Last week I reported on the latest trend in wine sales in the United States, the proliferation of offerings of red blends. Winemakers have become alchemists, toiling in their laboratories of vineyard and winery, crafting personal expressions of wines that reflect the land.

Surveying barrels of fermented grape juice maturing in their cellars, they painstakingly assemble wines from multiple grape varietals and multiple plots. At times, they may pair dozens of individual expressions of their vineyards in order to achieve an end product that best expresses their imprint on a wine.

This artisanal approach is at its epitome with those vineyards that have the financial capital to invest in the finest land, buildings and equipment.

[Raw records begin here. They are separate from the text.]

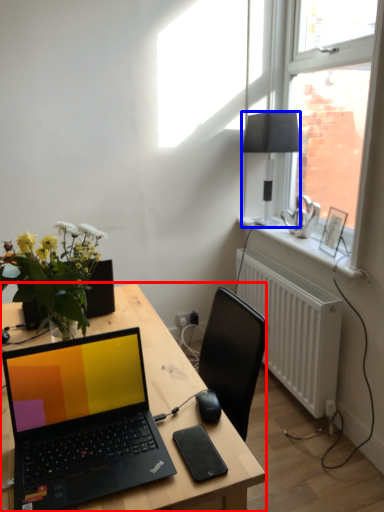 Question: Among these objects, which one is nearest to the camera, desk (highlighted by a red box) or lamp (highlighted by a blue box)?

Choices:
 (A) desk
 (B) lamp

Answer: (A) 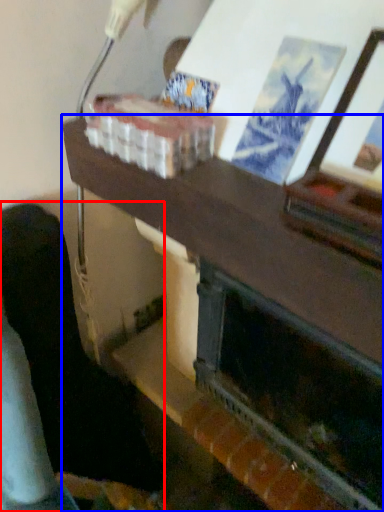 Question: Which of the following is the closest to the observer, furniture (highlighted by a red box) or table (highlighted by a blue box)?

Choices:
 (A) furniture
 (B) table

Answer: (B) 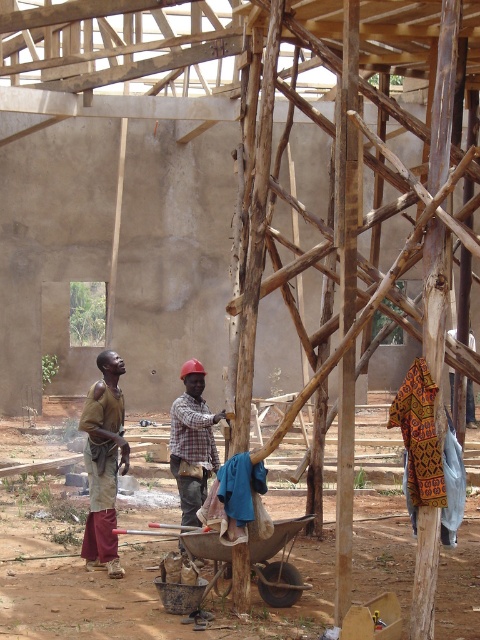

Recently, I had the good fortune to attend an exclusive wine tasting and luncheon by one such winery.

The proprietors of Tenuta dell’Ornellaia presented the latest vintage of their signature wine, Bolgheri Superiore. The winemaker, Axel Heinz, led the attendees in a tasting of the individual wines that comprise the Ornellaia blend.

This week I invite you to join me on a virtual tour of my experience.

Before me at the tasting table were nine wines to be sampled. Heinz walked the assembled group through each one, providing his comments on the terroir of each wine and his logic in utilizing a particular grape, from a particular plot, in a particular quantity, for blending the 2014 Ornellaia.

Envision yourself sitting with me, as mesmerized as I was, delving into the very essence of the creation of a wine as expressed by the alchemist himself.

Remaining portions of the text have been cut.